Content starts

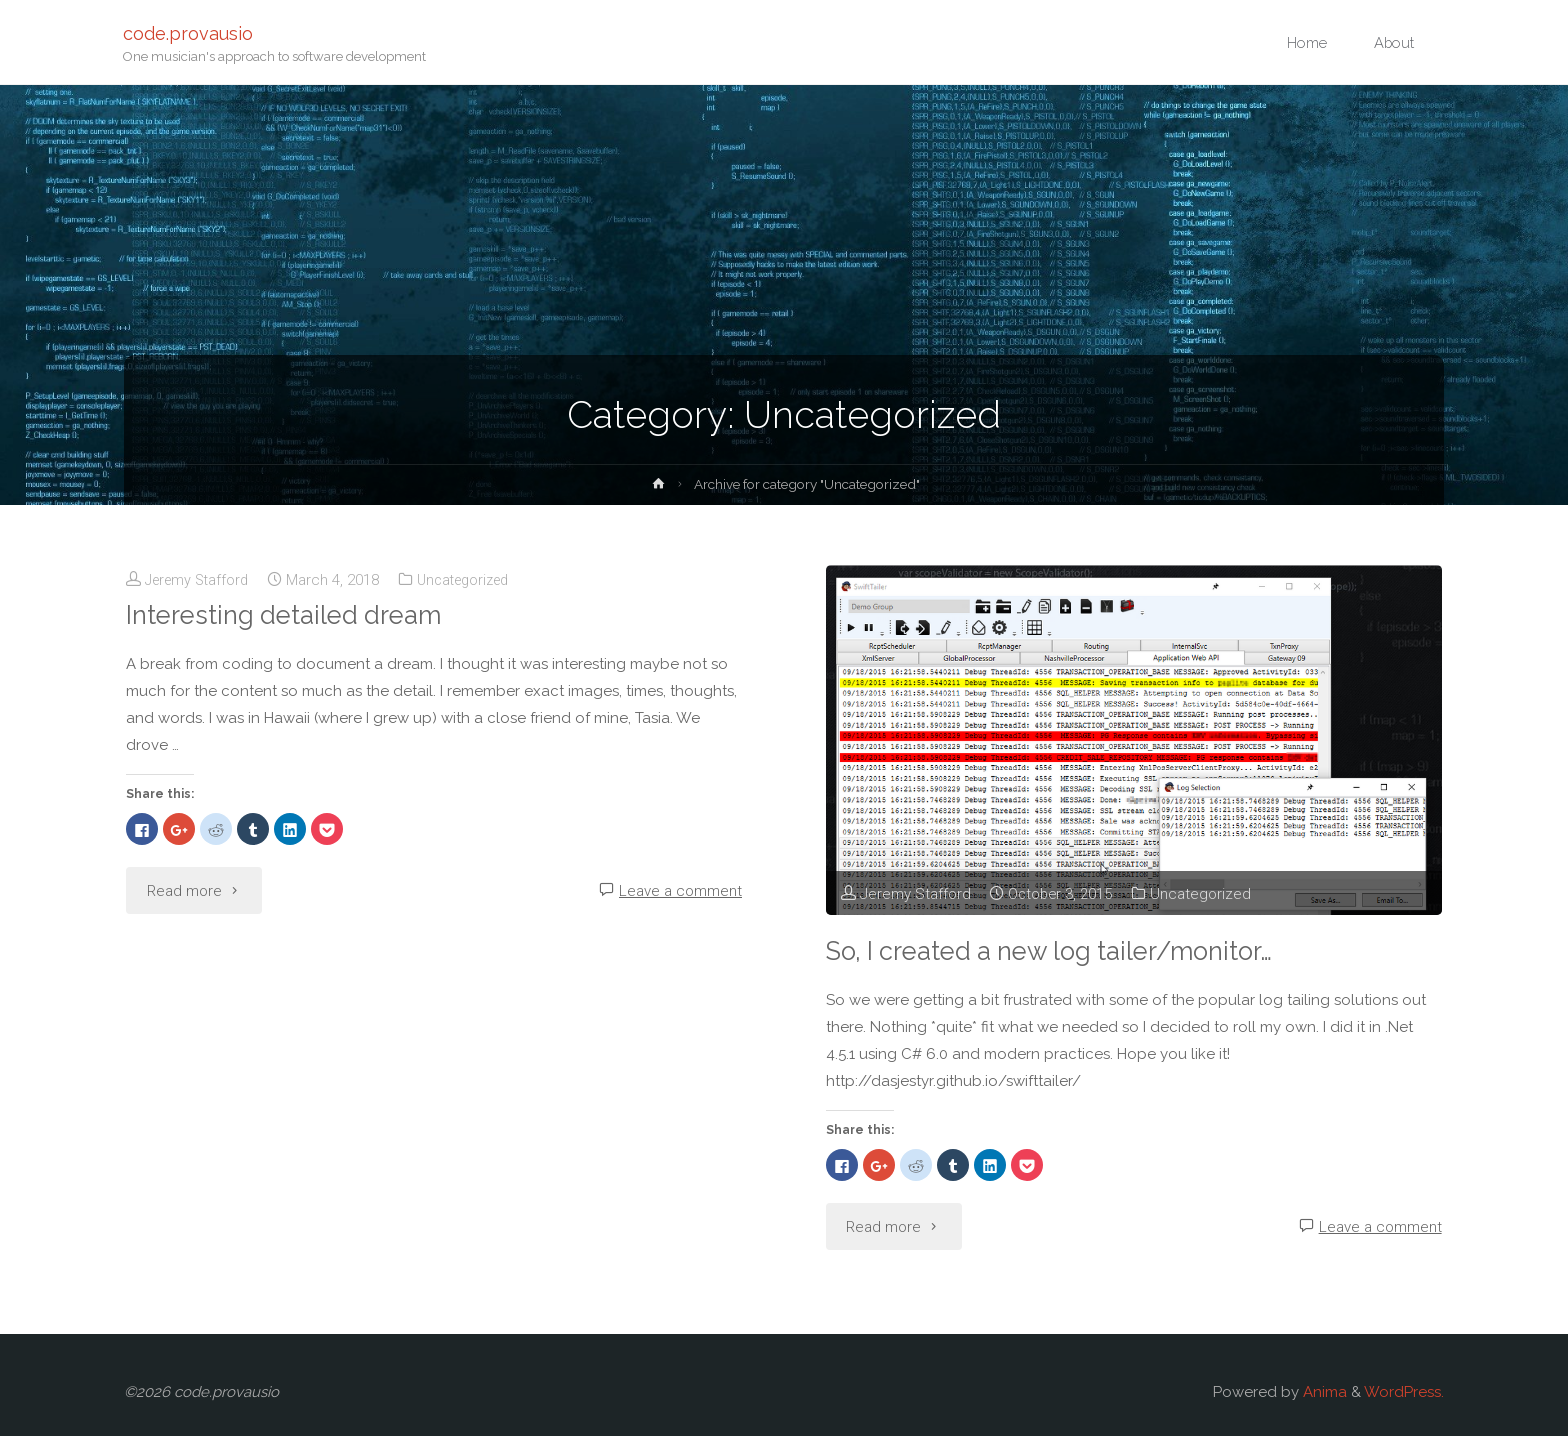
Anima (1323, 1392)
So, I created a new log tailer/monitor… (1058, 950)
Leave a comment (680, 891)
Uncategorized (475, 580)
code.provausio (189, 32)
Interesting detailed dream (288, 614)
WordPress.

Content ends

:: Task to carry out ::
Reproduce all the data as it stands. The pictures are not part of the copy.

:: Answer to this exercise ::
Anima (1323, 1392)
So, I created a new log tailer/monitor… (1058, 950)
Leave a comment (680, 891)
Uncategorized (475, 580)
code.provausio (189, 32)
Interesting detailed dream (288, 614)
WordPress.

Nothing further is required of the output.